Did you know that Oracle Database provides a special database in-memory functionality for fast lookup operations? It’s made for lookup queries in data streaming applications, such as Internet of Things (IoT) applications, which request data for clients at a very high frequency.
A separate memory area in the SGA, the so-called memoptimize pool, buffers the data queried from tables and provides high-performance results. When configured, key-value lookups based on primary key values directly use a memory hash index from the pool during execution. You only need to decide which table data should be buffered. No changes are necessary within the applications.
You can find several postings about this topic e.g. the posting from Andy Rivenes from 2021. My first German posting about it was published in 2018. Last time during a discussion with one of my colleagues we found licence changes since then, so I decided to re-write the posting in English.
Note: MemOptimized Rowstore feature is included in Enterprise Edition with Oracle Database 21c and from Oracle Database 19c Release Update 19.12 (see Licensing Information User Manual).
How does it work now? In the first step, you need to configure the memoptimize pool. Then enable fast lookup at the table level with a special attribute and populate the pool. That’s it! No changes on the application level or additional maintenance are required.
Activating MemOptimized Rowstore
The Memoptimize Pool consists of two parts – the buffer area and the hash index.

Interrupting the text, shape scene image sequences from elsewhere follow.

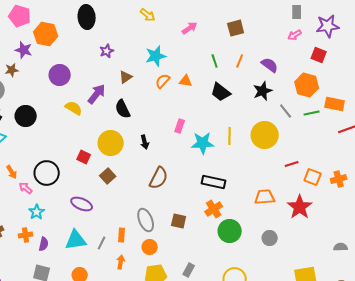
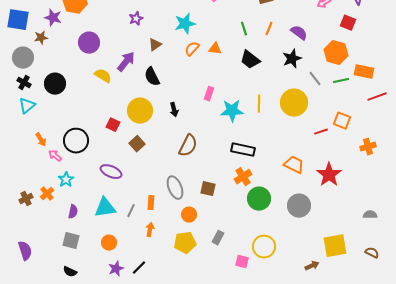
orange square: (313, 177) -> (342, 121), moved
orange trapezoid: (265, 197) -> (294, 165), turned 30
orange cross: (26, 235) -> (47, 194), moved, turned -32
gray circle: (270, 238) -> (299, 206), size x1.5
orange circle: (150, 247) -> (189, 215), moved

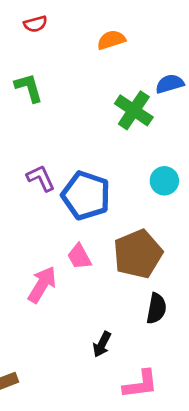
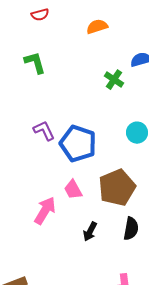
green cross: (134, 110) -> (114, 80), size x0.7
black arrow: (102, 344) -> (90, 232), moved

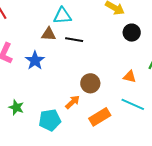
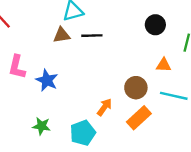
black circle: (132, 33) -> (155, 25), moved
blue star: (35, 60) -> (47, 80), moved
brown circle: (90, 83) -> (136, 88), moved

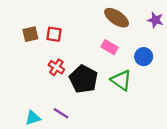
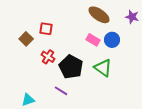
brown square: (30, 34) -> (26, 39), moved, turned -32
blue circle: (144, 57) -> (112, 40), moved
purple line: (61, 113) -> (61, 91), moved

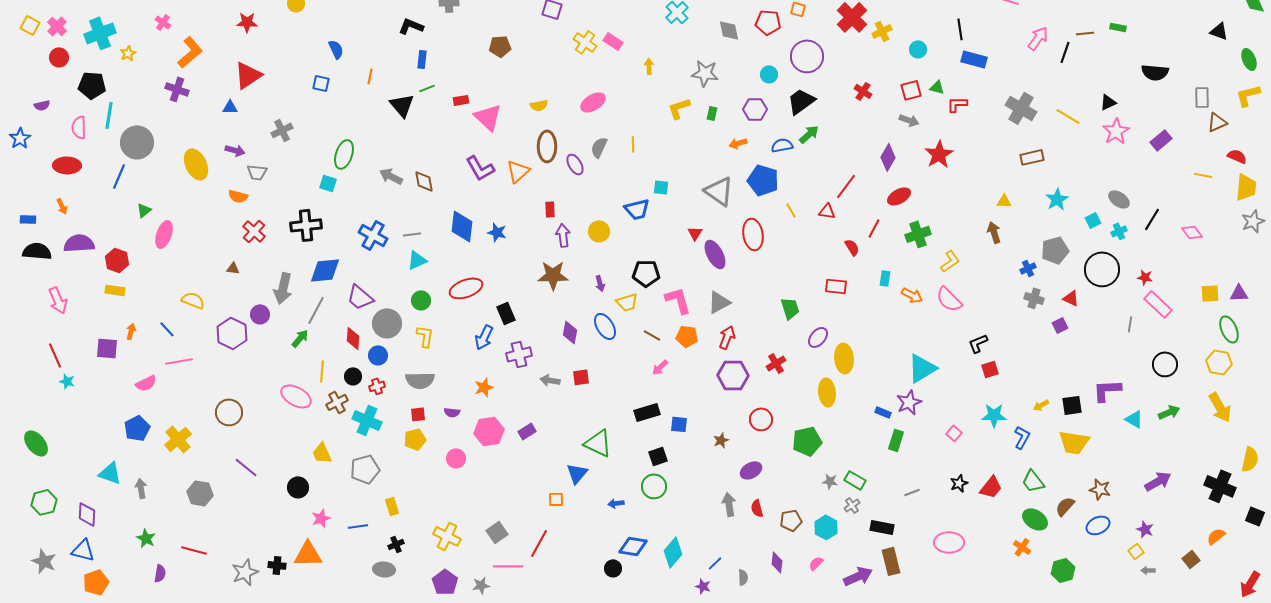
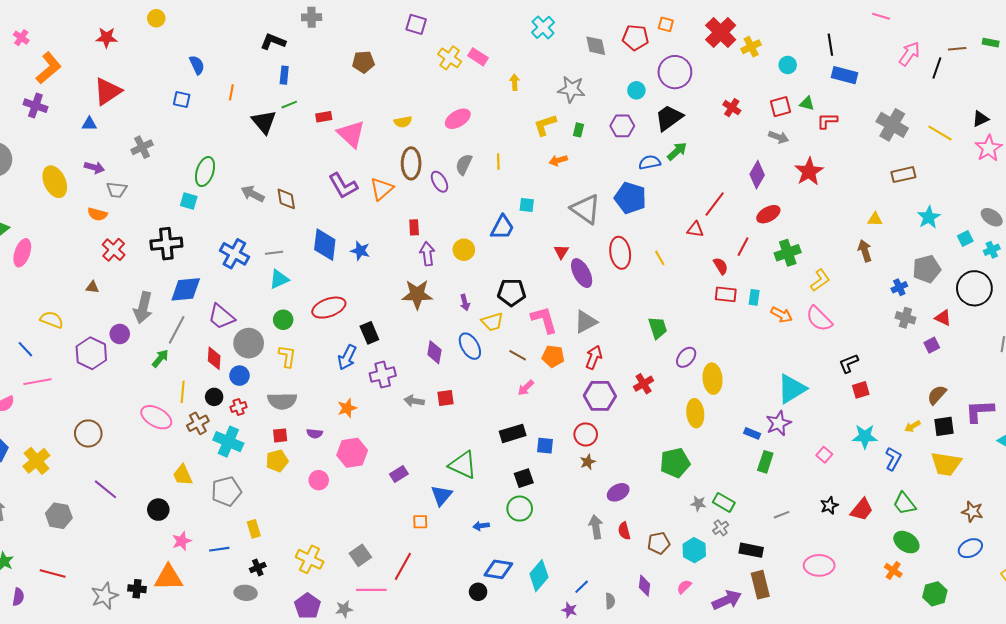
orange arrow: (738, 143) -> (558, 160), moved
blue trapezoid: (637, 209) -> (502, 227), turned -48
yellow line: (791, 210) -> (660, 258), moved
red rectangle: (836, 286) -> (726, 294), moved
red circle: (761, 419) -> (586, 434), moved
purple rectangle: (527, 431) -> (399, 474), moved
brown semicircle: (1065, 506) -> (937, 395), moved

To avoid disk I/O, the buffers of a MEMOPTIMIZE FOR READ defined table are pinned into the memoptimize pool until the table is marked as NO MEMOPTIMIZE FOR READ again. The memoptimize pool uses the same structure as the database buffer cache. However, it is completely separated from the database buffer cache. The hash index is a non-persistent segment structure consisting of several, non-contiguous memory units. Each memory unit contains several hash buckets. A special mapping structure then ensures that a memory unit is mapped to the corresponding primary key. 75% of the Memoptimize Pool is occupied by the MemOptimized Buffer Cache; the remaining 25% is used by the hash index.
The initialization parameter MEMOPTIMIZE_POOL_SIZE must be set to an integer value (the pool is deactivated by default). The size is a fixed value: To change the size of the memoptimize pool, the value of MEMOPTIMIZE_POOL_SIZE must be changed manually and the database instance restarted.
Note: The COMPATIBILITY parameter must be set to at least 18.0.0.
Let’s check the configuration and set the value to 500 MB. This means that 500 MB of the SGA will be used exclusively for the memoptimize pool. The minimum value is 100 MB.
SQL> select value, ISSES_MODIFIABLE, ISSYS_MODIFIABLE, ISPDB_MODIFIABLE
from v$parameter where upper(name)='MEMOPTIMIZE_POOL_SIZE';
VALUE ISSES ISSYS_MOD ISPDB
--------------- ----- --------- -----
0 FALSE IMMEDIATE FALSE
SQL> ALTER SYSTEM SET MEMOPTIMIZE_POOL_SIZE = 500M SCOPE=SPFILE;
System altered.
The database must be restarted for the value to be accepted. We then check the memory setting.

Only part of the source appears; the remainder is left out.